Or even
AccelStepper stepper(DRIVER, 8, 9);
using the relevant #define from AccelStepper.h ....
Microstepping reduces noise and increases torque and precision (a little).
The issue with torque is resonance - microstepping reduces resonance
significantly meaning the motor is less likely to stall at resonant speeds -
this is normally a bigger effect than the theoretical increase of torque due
to square wave v. sine wave drive in practice.

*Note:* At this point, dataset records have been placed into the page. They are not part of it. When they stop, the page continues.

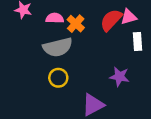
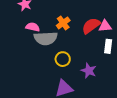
pink semicircle: (55, 18) -> (33, 27), moved
yellow circle: (58, 78) -> (63, 59), moved

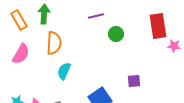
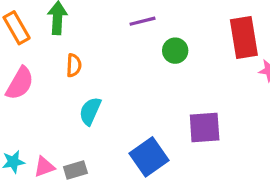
orange semicircle: (54, 43) -> (74, 65), size x0.6
purple square: (134, 81) -> (205, 127), size x1.5

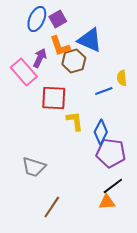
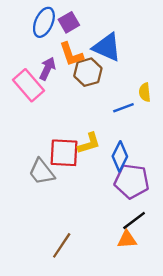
red square: (54, 98) -> (64, 153), moved
yellow L-shape: (75, 121) -> (89, 143), turned 80
gray trapezoid: (34, 167) -> (42, 172), moved, turned 35

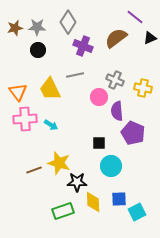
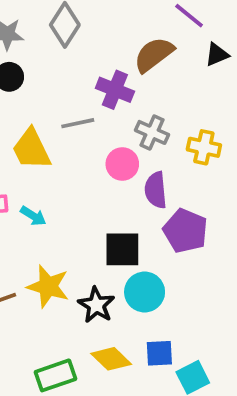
purple cross: (83, 46) -> (115, 90), moved
black square: (99, 143) -> (122, 249), size x1.5
black star: (77, 182) -> (96, 305), moved, turned 30
yellow diamond: (93, 202) -> (111, 359), turned -45

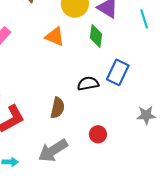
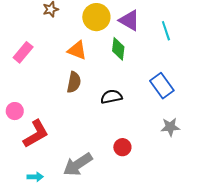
blue rectangle: (118, 72) -> (162, 86), moved, turned -60
brown semicircle: (58, 108) -> (74, 82), moved

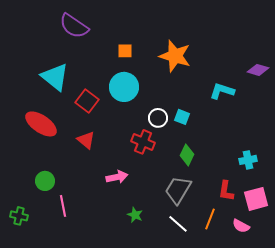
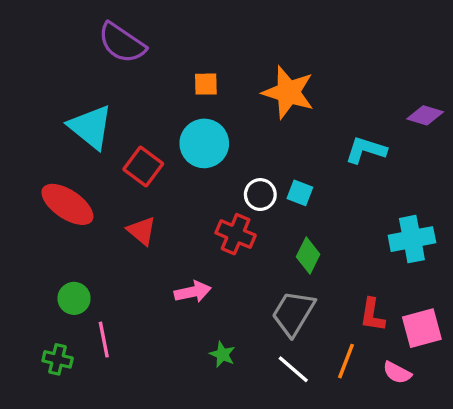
cyan cross: (248, 160) -> (412, 239), moved, size x1.5
green cross: (19, 216) -> (58, 359), moved

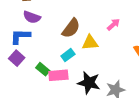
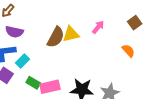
yellow triangle: (90, 43) -> (71, 34), moved
cyan rectangle: (68, 55) -> (23, 61), moved

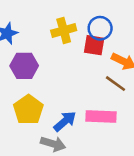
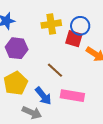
brown line: (115, 84) -> (55, 70), moved
blue arrow: (65, 121) -> (43, 96), turned 84

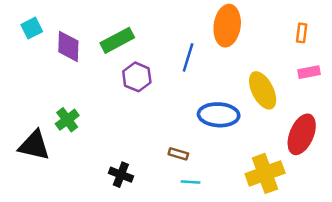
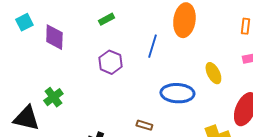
green rectangle: (117, 40) -> (106, 19), moved, size x0.6
yellow ellipse: (263, 90) -> (213, 73), size x0.7

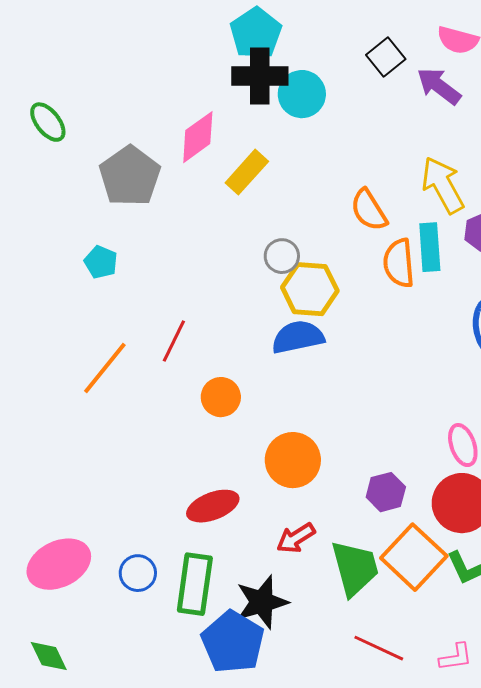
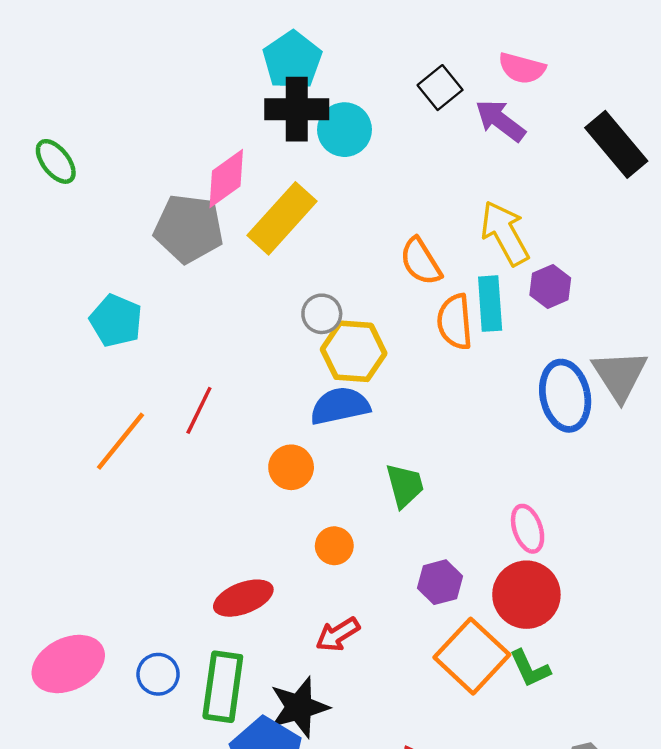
yellow rectangle: (247, 172) -> (282, 218), size x1.4
gray pentagon: (130, 176) -> (189, 229), moved, turned -30
cyan pentagon: (101, 262) -> (116, 321), size x1.4
orange circle: (221, 397) -> (291, 467), moved
orange circle: (293, 460) -> (334, 546), size x0.6
green trapezoid: (355, 568) -> (405, 485), moved, size x0.7

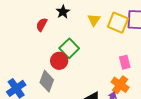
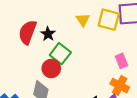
black star: (63, 12) -> (48, 34), moved
red semicircle: (42, 25) -> (28, 32), size x1.6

Mechanical damping can reduce resonance if you are forced to use full steps,
and in practice you need either microstepping or damping or both in any
high performance stepper system. Sometimes damping comes for free with the
mechanical load.
Higher performance stepper drives switch automatically from microstepping to
full stepping at high speeds, past the resonant frequencies, and some have
electrical damping via circuitry that senses resonance from the back-EMF signal.
It is true that microstepping can't give you much more precision unless the
motor is lightly loaded, and is limited by the tolerances of motor mechanical
construction. In general 1/16th steps is about the most you really need unless
acoustic noise is the main issue and you only need to move slowly.
As a datapoint I've recently been playing with the DRV8711 stepper driver
chip (very flexible/configurable driver) and a 2.5A NEMA17 motor (1.2 ohms).
3600rpm achievable (with fair amount of torque, 1/4 steps) from only 20V supply...
I suspect I could get higher with 1/8th steps, but I cannot generate them(*) fast enough!
The same motor, unloaded, stalls everytime on full steps when accelerated slowly.
That would move a reprap about 50cm/s
(*) Well I can, but not with a smooth acceleration profile.